Tuberculose: transmissão, sintomas, prevenção

Saiba tudo sobre uma das doenças que mais causa mortes no mundo, principalmente nos países em desenvolvimento. Infecciosa e transmissível, a tuberculose é uma doença que afeta sobretudo os pulmões, mas pode acometer também outros órgãos e/ou sistemas. 

No Brasil, a tuberculose é um sério problema de saúde pública diretamente ligado às questões sociais que o país enfrenta. O cenário é ainda mais complexo com a existência da epidemia do HIV e a presença de bacilos resistentes.  
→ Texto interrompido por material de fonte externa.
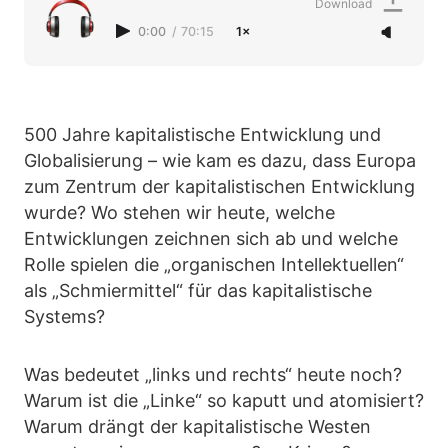
Download
0:00
/
70:15
1×
500 Jahre kapitalistische Entwicklung und
Globalisierung – wie kam es dazu, dass Europa
zum Zentrum der kapitalistischen Entwicklung
wurde? Wo stehen wir heute, welche
Entwicklungen zeichnen sich ab und welche
Rolle spielen die „organischen Intellektuellen“
als „Schmiermittel“ für das kapitalistische
Systems?
Was bedeutet „links und rechts“ heute noch?
Warum ist die „Linke“ so kaputt und atomisiert?
Warum drängt der kapitalistische Westen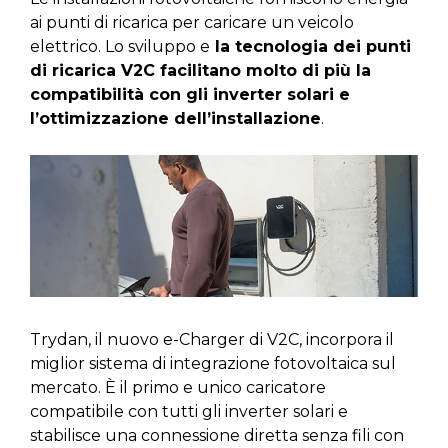
ai punti di ricarica per caricare un veicolo
elettrico. Lo sviluppo e
la tecnologia dei punti
di ricarica V2C facilitano molto di più la
compatibilità con gli inverter solari e
l’ottimizzazione dell’installazione
.
Trydan, il nuovo e-Charger di V2C, incorpora il
miglior sistema di integrazione fotovoltaica sul
mercato. È il primo e unico caricatore
compatibile con tutti gli inverter solari e
stabilisce una connessione diretta senza fili con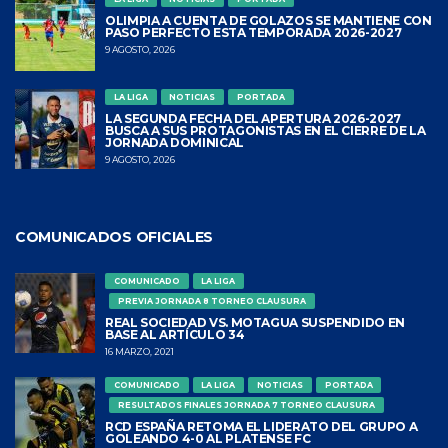
OLIMPIA A CUENTA DE GOLAZOS SE MANTIENE CON
PASO PERFECTO ESTA TEMPORADA 2026-2027
9 AGOSTO, 2026
LA LIGA
NOTICIAS
PORTADA
LA SEGUNDA FECHA DEL APERTURA 2026-2027
BUSCA A SUS PROTAGONISTAS EN EL CIERRE DE LA
JORNADA DOMINICAL
9 AGOSTO, 2026
COMUNICADOS OFICIALES
COMUNICADO
LA LIGA
PREVIA JORNADA 8 TORNEO CLAUSURA
REAL SOCIEDAD VS. MOTAGUA SUSPENDIDO EN
BASE AL ARTÍCULO 34
16 MARZO, 2021
COMUNICADO
LA LIGA
NOTICIAS
PORTADA
RESULTADOS FINALES JORNADA 7 TORNEO CLAUSURA
RCD ESPAÑA RETOMA EL LIDERATO DEL GRUPO A
GOLEANDO 4-0 AL PLATENSE FC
Aquele resumão do que você vai ver por aqui:

  • O que causa a tuberculose?
  • Quais são os sintomas?
  • Como saber se a pessoa está com tuberculose?
  • De que forma se dá a transmissão da tuberculose?
  • Quais são os tipos de tuberculose? 
  • Como se faz o diagnóstico da tuberculose? 
  • Como se  trata a tuberculose?
  • Existe prevenção? 
  • Quais são as populações vulneráveis?
  • Há determinantes sociais da doença?

O que causa a tuberculose?

A doença é transmitida pelo Mycobacterium tuberculosis, mais conhecido como bacilo de Koch.

Estima-se que mais ou menos 30% da população mundial esteja infectada, mas isso não significa que todas essas pessoas desenvolverão a doença.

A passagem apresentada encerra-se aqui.